[Page images and extracted text]
-=-=-

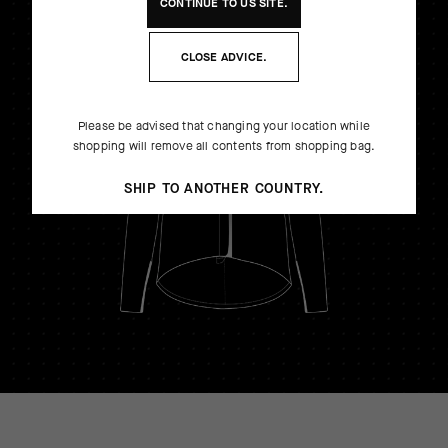
CONTINUE TO
US
SITE.
CLOSE ADVICE.
Please be advised that changing your location while
shopping will remove all contents from shopping bag.
SHIP TO ANOTHER COUNTRY.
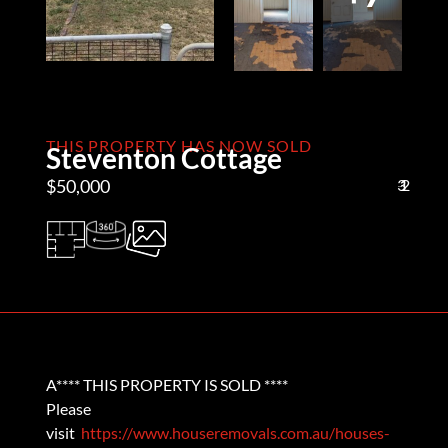
THIS PROPERTY HAS NOW SOLD
Steventon Cottage
$50,000
3
1
2
A**** THIS PROPERTY IS SOLD ****
Please
visit
https://www.houseremovals.com.au/houses-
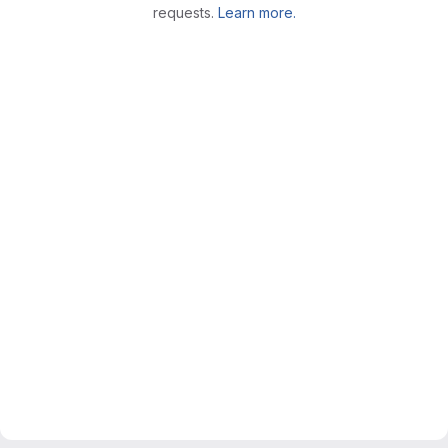
requests.
Learn more.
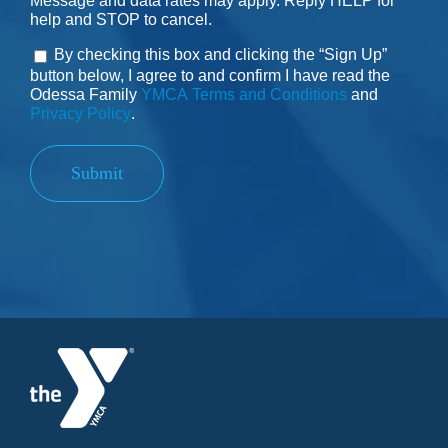
Message and data rates may apply. Reply HELP for
help and STOP to cancel.
By checking this box and clicking the “Sign Up”
Consent
button below, I agree to and confirm I have read the
Odessa Family
YMCA Terms and Conditions
and
Privacy Policy
.
Submit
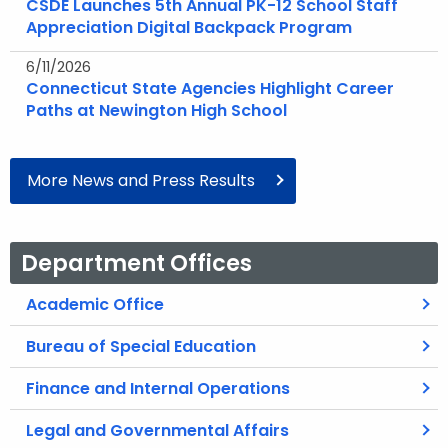
CSDE Launches 5th Annual PK-12 School Staff
Appreciation Digital Backpack Program
6/11/2026
Connecticut State Agencies Highlight Career
Paths at Newington High School
More News and Press Results
Department Offices
Academic Office
Bureau of Special Education
Finance and Internal Operations
Legal and Governmental Affairs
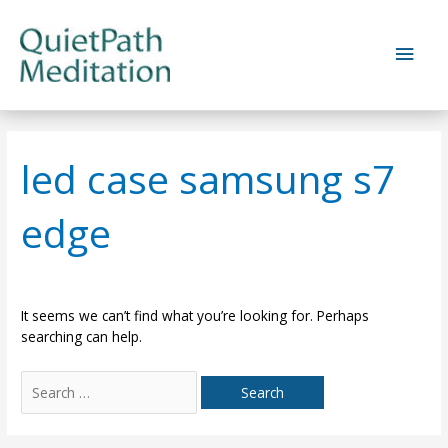
Skip
to
Main
content
Men
led case samsung s7
edge
It seems we can’t find what you’re looking for. Perhaps
searching can help.
Search
for:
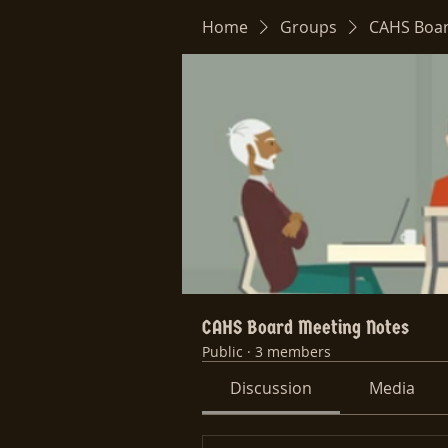
Home
Groups
CAHS Boar
CAHS Board Meeting Notes
Public
·
3 members
Discussion
Media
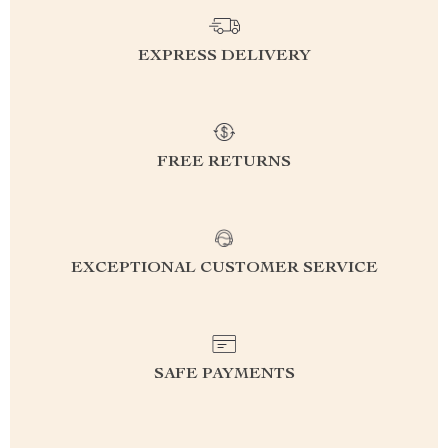
EXPRESS DELIVERY
FREE RETURNS
EXCEPTIONAL CUSTOMER SERVICE
SAFE PAYMENTS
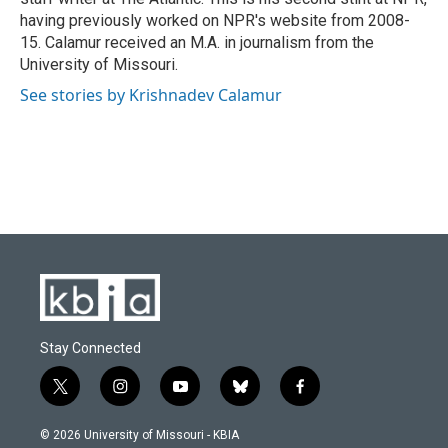
having previously worked on NPR's website from 2008-
15. Calamur received an M.A. in journalism from the
University of Missouri.
See stories by Krishnadev Calamur
Stay Connected
t
i
y
b
f
w
n
o
l
a
i
s
u
u
c
© 2026 University of Missouri - KBIA
t
t
t
e
e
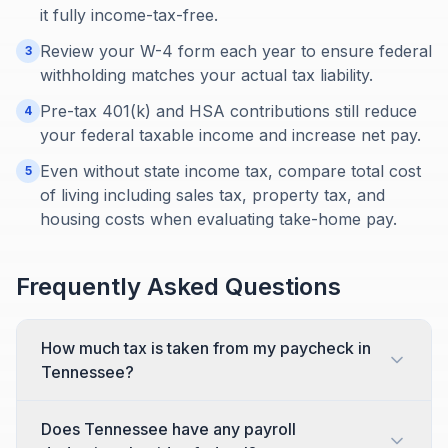
it fully income-tax-free.
Review your W-4 form each year to ensure federal
3
withholding matches your actual tax liability.
Pre-tax 401(k) and HSA contributions still reduce
4
your federal taxable income and increase net pay.
Even without state income tax, compare total cost
5
of living including sales tax, property tax, and
housing costs when evaluating take-home pay.
Frequently Asked Questions
How much tax is taken from my paycheck in
Tennessee?
Does Tennessee have any payroll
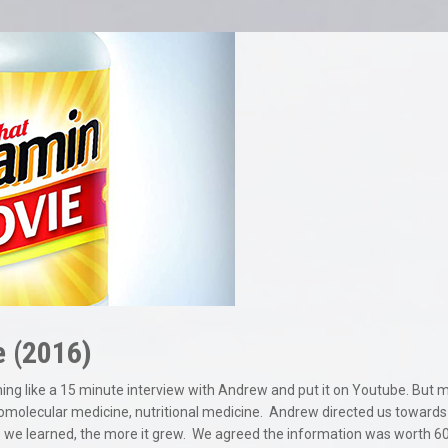
e (2016)
thing like a 15 minute interview with Andrew and put it on Youtube. Bu
omolecular medicine, nutritional medicine.
Andrew directed us towards o
we learned, the more it grew.
We agreed the information was worth 60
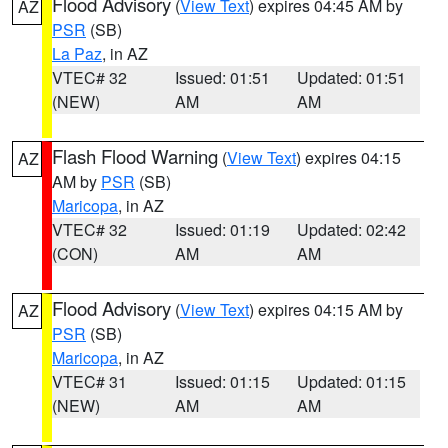
Flood Advisory
(
View Text
) expires 04:45 AM by
AZ
PSR
(SB)
La Paz
, in AZ
VTEC# 32
Issued: 01:51
Updated: 01:51
(NEW)
AM
AM
Flash Flood Warning
(
View Text
) expires 04:15
AZ
AM by
PSR
(SB)
Maricopa
, in AZ
VTEC# 32
Issued: 01:19
Updated: 02:42
(CON)
AM
AM
Flood Advisory
(
View Text
) expires 04:15 AM by
AZ
PSR
(SB)
Maricopa
, in AZ
VTEC# 31
Issued: 01:15
Updated: 01:15
(NEW)
AM
AM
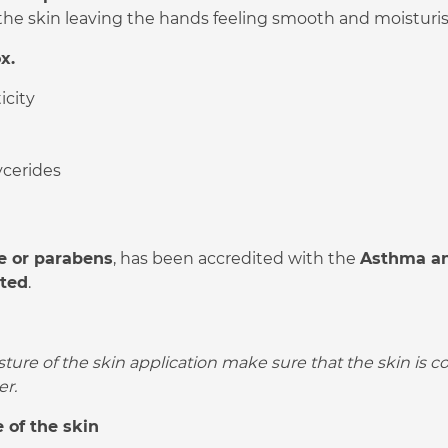
the skin leaving the hands feeling smooth and moisturi
x.
icity
ycerides
e or parabens
, has been accredited with the
Asthma an
sted
.
sture of the skin application make sure that the skin is 
er.
 of the skin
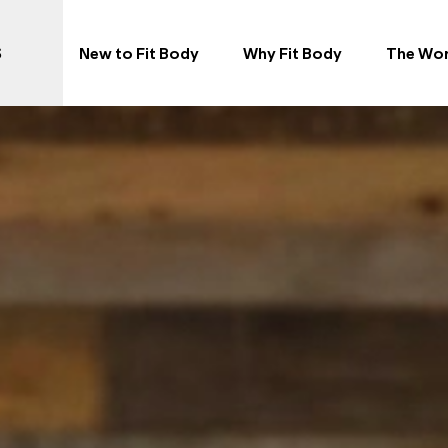
S
New to Fit Body
Why Fit Body
The Wo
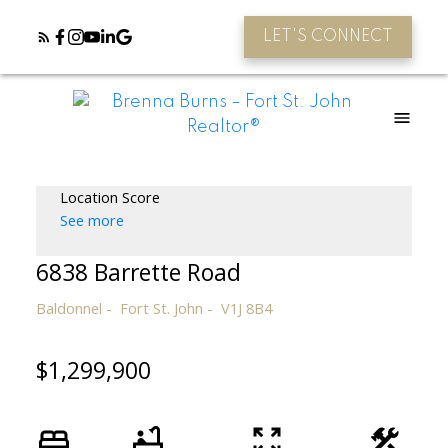
LET'S CONNECT
Location Score
See more
6838 Barrette Road
Baldonnel
Fort St. John
V1J 8B4
$1,299,900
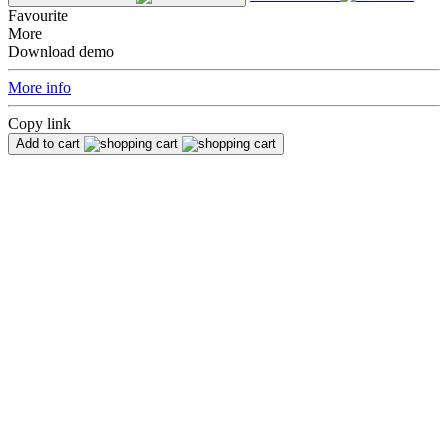
Favourite
More
Download demo
More info
Copy link
Add to cart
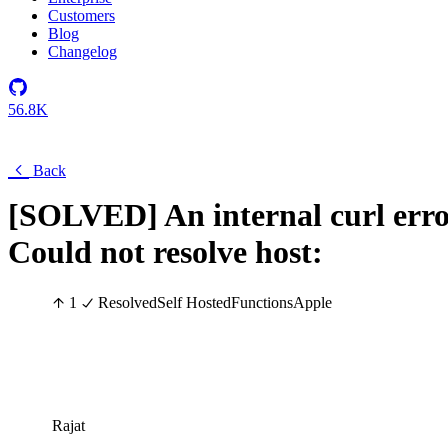
Customers
Blog
Changelog
56.8K
Back
[SOLVED] An internal curl erro
Could not resolve host:
1
Resolved
Self Hosted
Functions
Apple
Rajat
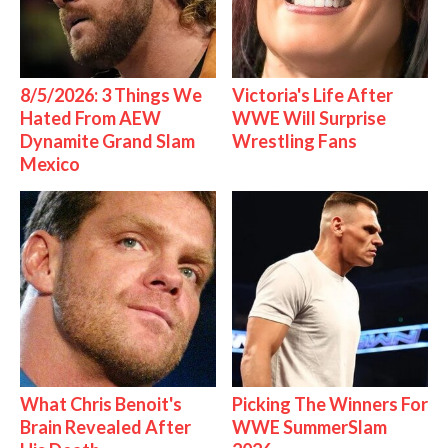
8/5/2026: 3 Things We
Victoria's Life After
Hated From AEW
WWE Will Surprise
Dynamite Grand Slam
Wrestling Fans
Mexico
What Chris Benoit's
Picking The Winners For
Brain Revealed After
WWE SummerSlam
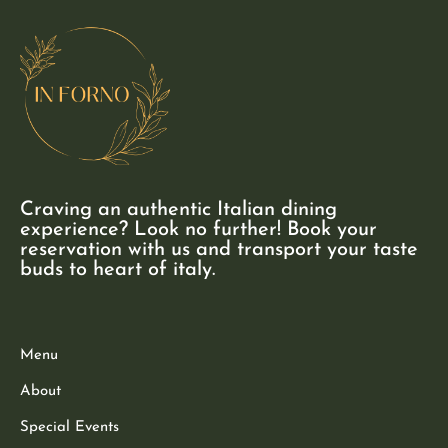
Craving an authentic Italian dining
experience? Look no further! Book your
reservation with us and transport your taste
buds to heart of italy.
Menu
About
Special Events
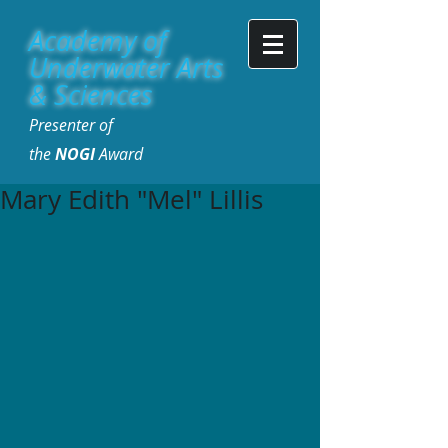
Academy of
Underwater Arts
& Sciences
Presenter of
the
NOGI
Award
Mary Edith "Mel" Lillis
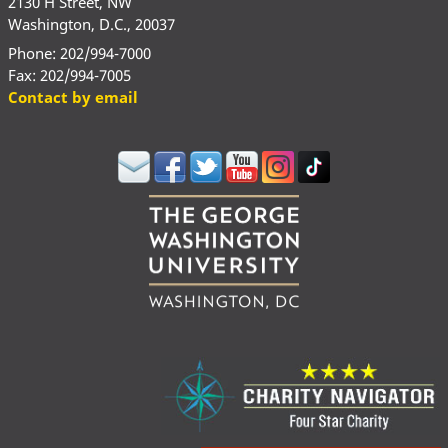
2130 H Street, NW
Washington, D.C., 20037
Phone: 202/994-7000
Fax: 202/994-7005
Contact by email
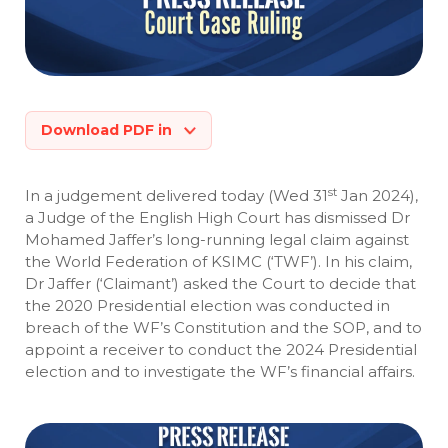
Download PDF in
st
In a judgement delivered today (Wed 31
Jan 2024),
a Judge of the English High Court has dismissed Dr
Mohamed Jaffer’s long-running legal claim against
the World Federation of KSIMC (‘TWF’). In his claim,
Dr Jaffer (‘Claimant’) asked the Court to decide that
the 2020 Presidential election was conducted in
breach of the WF’s Constitution and the SOP, and to
appoint a receiver to conduct the 2024 Presidential
election and to investigate the WF’s financial affairs.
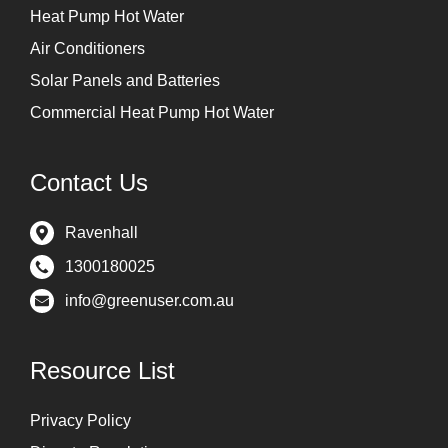
Heat Pump Hot Water
Air Conditioners
Solar Panels and Batteries
Commercial Heat Pump Hot Water
Contact Us
Ravenhall
1300180025
info@greenuser.com.au
Resource List
Privacy Policy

-=-=-

◆ **What you are asked to do**: Look above for the line with "Presenter of"; quote it and every line after it, stopping after the line with "the 2020 Presidential", exactly, with nothing added and without pictures.

◆ **Result of the task**:
Presenter of
the
NOGI
Award
Mary Edith "Mel" Lillis
2130 H Street, NW
Washington, D.C., 20037
Phone: 202/994-7000
Fax: 202/994-7005
Contact by email
Download PDF in
st
In a judgement delivered today (Wed 31
Jan 2024),
a Judge of the English High Court has dismissed Dr
Mohamed Jaffer’s long-running legal claim against
the World Federation of KSIMC (‘TWF’). In his claim,
Dr Jaffer (‘Claimant’) asked the Court to decide that
the 2020 Presidential election was conducted in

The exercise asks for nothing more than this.